| ← 162 | 163 | 164 → |
- Cardinal: one hundred sixty-three
- Ordinal: 163rd (one hundred sixty-third)
- Factorization: prime
- Prime: 38th
- Divisors: 1, 163
- Greek numeral: ΡΞΓ´
- Roman numeral: CLXIII, clxiii
- Binary: 10100011_{2}
- Ternary: 20001_{3}
- Senary: 431_{6}
- Octal: 243_{8}
- Duodecimal: 117_{12}
- Hexadecimal: A3_{16}

= 163 (number) =

163 (one hundred [and] sixty-three) is the natural number following 162 and preceding 164.

==In mathematics==
163 is the 38th prime number and a strong prime in the sense that it is greater than the arithmetic mean of its two neighboring primes.

163 is a lucky prime and a fortunate number.

163 is a strictly non-palindromic number, since it is not palindromic in any base between base 2 and base 161.

Given 163, the Mertens function returns 0. It is the fourth prime with this property. The first three such primes are 2, 101 and 149.

As approximations, $\pi \approx {2^9 \over 163} \approx 3.1411...$, and $e \approx {163 \over 3\cdot4\cdot5} \approx 2.7166\dots$

163 is a permutable prime in base 12, which it is written as 117, the permutations of its digits are 171 and 711, the two numbers in base 12 are 229 and 1021 in base 10, both of which are prime.

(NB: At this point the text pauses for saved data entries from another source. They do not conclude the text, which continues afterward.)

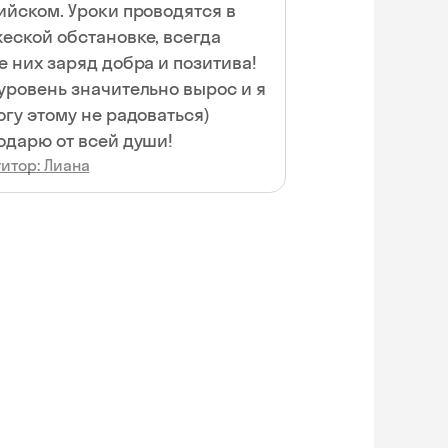
ийском. Уроки проводятся в
еской обстановке, всегда
е них заряд добра и позитива!
уровень значительно вырос и я
огу этому не радоваться)
одарю от всей души!
итор: Лиана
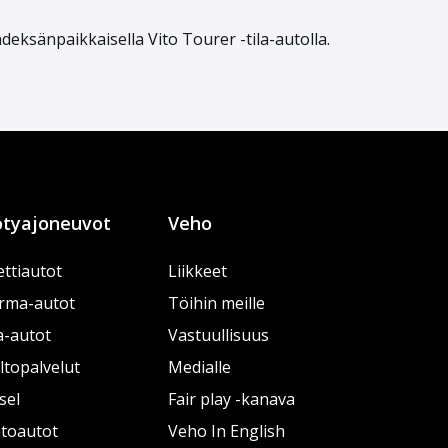
hdeksänpaikkais
ella
Vito
Tourer
-tila-auto
lla
.
tyajoneuvot
Veho
ttiautot
Liikkeet
rma-autot
Töihin meille
a-autot
Vastuullisuus
topalvelut
Medialle
sel
Fair play -kanava
htoautot
Veho In English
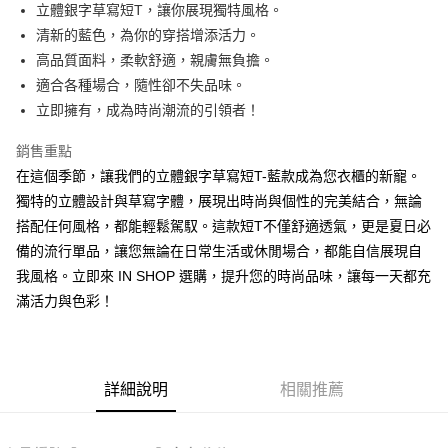
Apple Pay
立體銀字草寫短T，讓你展現獨特風格。
清新的藍色，為你的穿搭增添活力。
街口支付
高品質面料，柔軟舒適，親膚無負擔。
Google Pay
適合各種場合，隨性卻不失品味。
立即擁有，成為時尚潮流的引領者！
大哥付你分期
相關說明
銷售重點
【大哥付你分期使用說明】
在這個季節，讓我們的立體銀字草寫短T-藍款成為您衣櫃的新寵。
AFTEE先享後付
1.本服務由台灣大哥大提供，台灣大哥大用戶可立即使用無須另外申請。
2.付款方式選擇「大哥付你分期」，訂單成立後會自動跳轉到大哥付的交易
獨特的立體設計與草寫字體，展現出時尚與個性的完美結合，無論
相關說明
流程，驗證手機門號後，選擇欲分期的期數、繳款截止日，確認付款後即完
搭配任何風格，都能輕鬆駕馭。這款短T不僅舒適透氣，更是夏日必
【關於「AFTEE先享後付」】
成交易。
ATM付款
AFTEE先享後付是「在收到商品之後才付款」的支付方式。 讓您購物簡單
備的流行單品，讓您無論在日常生活或休閒場合，都能自信展現自
3.實際核准額度、可分期數及費用金額請依後續交易確認頁面所載為準。
便利好安心！
4.訂單成立30分鐘內，如未前往確認交易或遇審核未通過，訂單將自動取
我風格。立即來 IN SHOP 選購，提升您的時尚品味，讓每一天都充
１．簡單：不需註冊會員、不需綁卡、不需儲值。
運送方式
消。如遇「轉專審核」未通過狀況，表示未達大哥付你分期系統評分，恕無
２．便利：只要手機號碼，簡訊認證，即可結帳。
滿活力與色彩！
法說明評估內容。
３．安心：先確認商品／服務後，再付款。
全家取貨付款
【繳款方式說明】
1.分期款項不併入電信帳單，「大哥付你分期」於每月結算日後寄送繳費提
每筆NT$60，滿NT$1,800(含以上)免運費
【「AFTEE先享後付」結帳流程】
醒簡訊。
１．於結帳方式選擇「AFTEE先享後付」後，將跳轉至「AFTEE先享後付」
2.透過簡訊連結打開帳單後，可選擇「超商條碼／台灣大直營門市／銀行轉
付款後全家取貨
結帳頁面，進行簡訊認證並確認金額後，即可完成結帳。
詳細說明
相關推薦
帳／街口支付／iPASS MONEY」等通路繳費。
２．訂單成立數日內，您將收到繳費通知簡訊。
每筆NT$60，滿NT$1,600(含以上)免運費
３．收到繳費通知簡訊後14天內，點擊此簡訊中的連結，可透過四大超商／
【注意事項】
ATM／網路銀行／等多元方式進行付款，方視為交易完成。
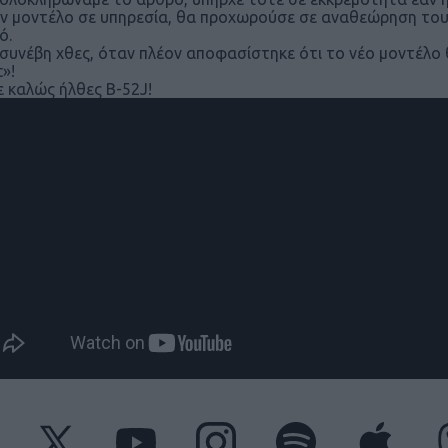
ν μοντέλο σε υπηρεσία, θα προχωρούσε σε αναθεώρηση του 
ό.
συνέβη χθες, όταν πλέον αποφασίστηκε ότι το νέο μοντέλο 
t»!
 καλώς ήλθες B-52J!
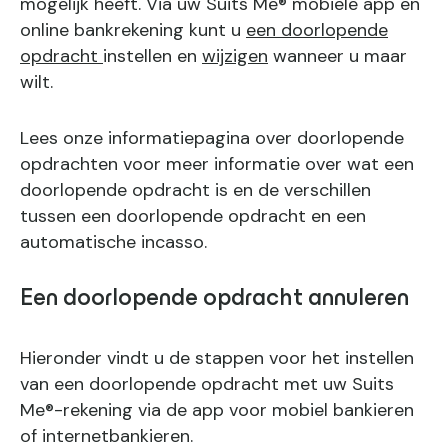
mogelijk heeft. Via uw Suits Me® mobiele app en
online bankrekening kunt u
een doorlopende
opdracht
instellen en
wijzigen
wanneer u maar
wilt.
Lees onze informatiepagina over doorlopende
opdrachten voor meer informatie over wat een
doorlopende opdracht is en de verschillen
tussen een doorlopende opdracht en een
automatische incasso.
Een doorlopende opdracht annuleren
Hieronder vindt u de stappen voor het instellen
van een doorlopende opdracht met uw Suits
Me®-rekening via de app voor mobiel bankieren
of internetbankieren.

The function $f(n) = n^2 - n + 41$ gives prime values for all values of $n$ between 0 and 39, while for $n < 3000$ approximately half of all values are prime. 163 appears as a result of solving $f(n)=0$, which gives $n = (-1+ \sqrt{-163} ) / 2$.

163 is a Heegner number, the largest of the nine such numbers. That is, the ring of integers of the field $\mathbb{Q}(\sqrt{-a})$ has unique factorization for $a=163$. The only other such integers are
$a = 1, 2, 3, 7, 11, 19, 43, 67$.

163 is the number of linearly Z-independent McKay-Thompson series for the monster group, which also represent their collective maximum dimensional representation. This fact about 163 might be a clue for understanding monstrous moonshine.

$\sqrt{163}$
appears in the Ramanujan constant, since -163 is a quadratic nonresidue to modulo all the primes 3, 5, 7, ..., 37. In which $e^{\pi \sqrt{163}}$ almost equals the integer 262537412640768744 = 640320^{3} + 744. Martin Gardner famously asserted that this identity was exact in a 1975 April Fools' hoax in Scientific American; in fact the value is 262537412640768743.99999999999925007259...

It also satisfies $\frac{163}{\ln(163)}=31.999998738490...$.

==In other fields==
163 is also:
- The number of days following the first day of Passover (Pesach), used to calculate the date of Rosh Hashanah, the Jewish New Year.